▸ **Action item**:
For every entry below, give an exact repeat and leave out the pictures.
*** Source information ***
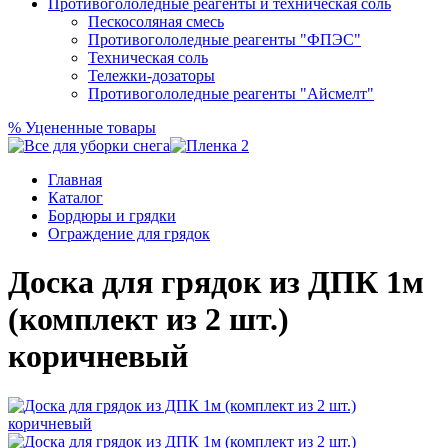
Противогололедные реагенты и техническая соль
Пескосоляная смесь
Противогололедные реагенты "ФПЭС"
Техническая соль
Тележки-дозаторы
Противогололедные реагенты "Айсмелт"
%
Уцененные товары
Главная
Каталог
Бордюры и грядки
Ограждение для грядок
Доска для грядок из ДПК 1м
(комплект из 2 шт.)
коричневый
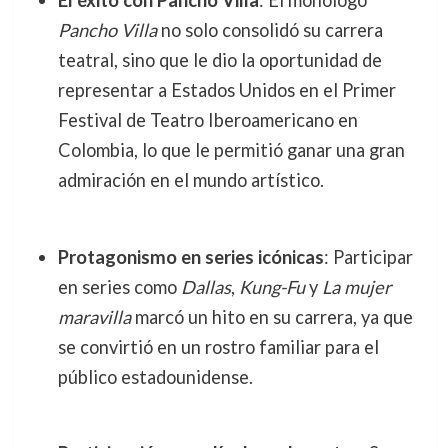
El éxito con Pancho Villa
: El monólogo
Pancho Villa
no solo consolidó su carrera
teatral, sino que le dio la oportunidad de
representar a Estados Unidos en el Primer
Festival de Teatro Iberoamericano en
Colombia, lo que le permitió ganar una gran
admiración en el mundo artístico.
Protagonismo en series icónicas
: Participar
en series como
Dallas
,
Kung-Fu
y
La mujer
maravilla
marcó un hito en su carrera, ya que
se convirtió en un rostro familiar para el
público estadounidense.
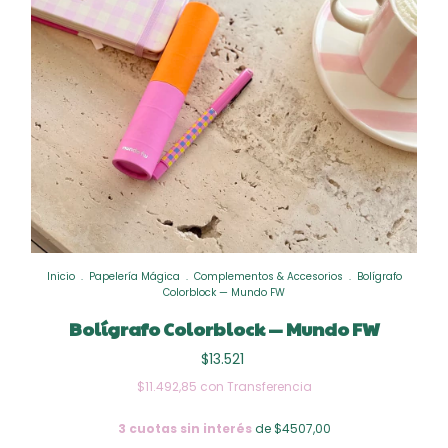
Inicio
.
Papelería Mágica
.
Complementos & Accesorios
.
Bolígrafo
Colorblock — Mundo FW
Bolígrafo Colorblock — Mundo FW
$13.521
$11.492,85
con
Transferencia
3
cuotas sin interés
de $4507,00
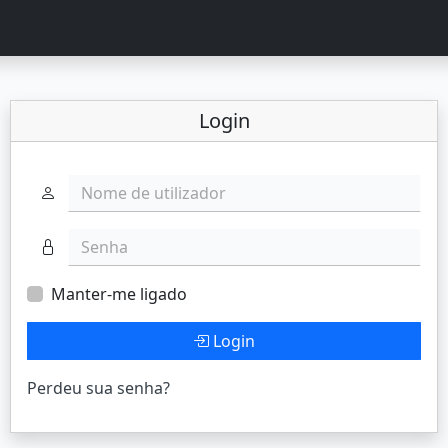
Login
Nome de utilizador
Senha
Manter-me ligado
Login
Perdeu sua senha?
*** End of Source information ***
▸ **Exercise result**:
Противогололедные реагенты и техническая соль
Пескосоляная смесь
Противогололедные реагенты "ФПЭС"
Техническая соль
Тележки-дозаторы
Противогололедные реагенты "Айсмелт"
%
Уцененные товары
Главная
Каталог
Бордюры и грядки
Ограждение для грядок
Доска для грядок из ДПК 1м
(комплект из 2 шт.)
коричневый
El éxito con Pancho Villa
: El monólogo
Pancho Villa
no solo consolidó su carrera
teatral, sino que le dio la oportunidad de
representar a Estados Unidos en el Primer
Festival de Teatro Iberoamericano en
Colombia, lo que le permitió ganar una gran
admiración en el mundo artístico.
Protagonismo en series icónicas
: Participar
en series como
Dallas
,
Kung-Fu
y
La mujer
maravilla
marcó un hito en su carrera, ya que
se convirtió en un rostro familiar para el
público estadounidense.
Inicio
.
Papelería Mágica
.
Complementos & Accesorios
.
Bolígrafo
Colorblock — Mundo FW
Bolígrafo Colorblock — Mundo FW
$13.521
$11.492,85
con
Transferencia
3
cuotas sin interés
de $4507,00
Login
Nome de utilizador
Senha
Manter-me ligado
Login
Perdeu sua senha?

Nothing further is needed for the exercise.